Digital twins and emulators

Engineers often utilize network and traffic emulators to test new mobile features in an isolated sandbox environment before making them available to subscribers. These emulators essentially set up “digital twins” of the 5G network for easy experimentation and manipulation, without requiring expensive test labs and equipment. An emulator can perform diverse tasks, such as modeling intermittent non-terrestrial network (NTN) satellite coverage or creating millions of virtual eRedCap sensors, with stress-testing capabilities to validate resilience.

Digital twins emulate 5G Core functions, enabling operators to simulate real-world challenges to validate vendor performance, interoperability, security, compliance, lifecycle management, and more.

Hybrid emulation and ota testing

Some operators looking to combine the best of virtual and physical lab testing are combining digital twin emulation with over-the-air (OTA) testing using actual handsets. This repeatable hybrid approach is effective for user experience validation. It lets operators mirror and evaluate actual subscriber behavior from the device to the RAN and core.

Hybrid emulation is especially effective for complex scenarios, such as roaming, mobility, dual-SIM use, and concurrent application usage. It can also reveal performance issues that are difficult to detect in other testing environments.

Continuous testing within a ci/cd pipeline

Today’s 5G networks are dynamic, continually evolving environments. With functions delivered by cloud-native micro-services and vendors deploying updates, a continuous testing approach is essential. This testing should be tightly integrated into a CI/CD pipeline, where every change is subject to an automated “validation exam.” Testing should encompass performance, security, resilience, interoperability, and other key criteria.

Continuous testing can also support lifecycle management. The pipeline automatically reruns regression tests against the live instance and performs an automated rollback if a failure occurs. This closed-loop approach enables operators to innovate, release, and monetize 5G-A services with complete confidence.

Active testing for service assurance

Active testing in the live operational network is key for service assurance. This methodology introduces synthetic traffic from the device edge through the RAN, transport networks, 5G Core, and actual application servers.

Many 5G-A features will only demonstrate their actual behavior when the network is subjected to end-to-end testing under realistic traffic conditions. Active testing helps operators expose hidden policy conflicts, anomalies, or other issues before paying customers are impacted by service degradations. Active test agents can also provide key performance indicators (KPIs) that form the basis for objective proof of performance and a trustworthy set of service level agreements (SLAs). These metrics provide a foundation for turning innovation into monetizable services.
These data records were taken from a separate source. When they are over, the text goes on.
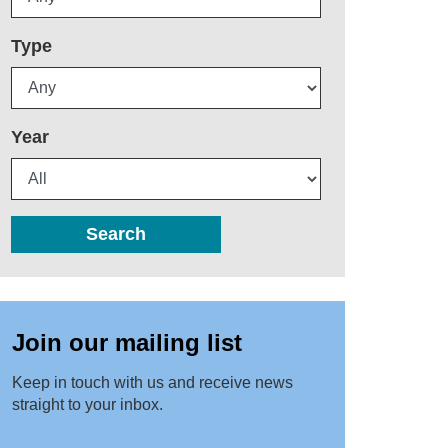
Type
Year
Search
Join our mailing list
Keep in touch with us and receive news
straight to your inbox.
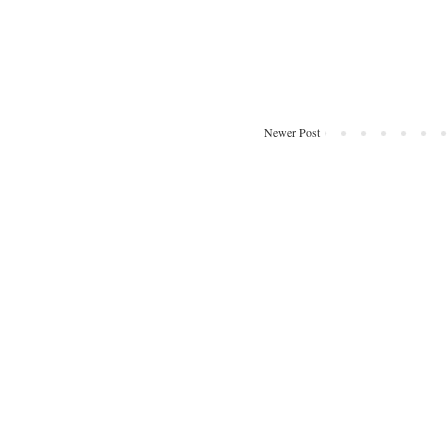
Newer Post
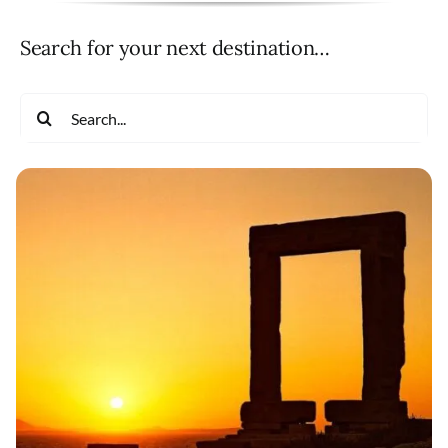
Search for your next destination…
Search
for:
Moving forward into 5g-a with confidence

As the pace of change accelerates and competitive pressure intensifies, it’s more crucial than ever for operators to ensure that their investments deliver the expected outcomes and revenue opportunities. By proactively embedding continuous testing and advanced methodologies into their planning, deployment, and operations, mobile operators can take a big step forward in meeting today’s 5G demands—and tomorrow’s.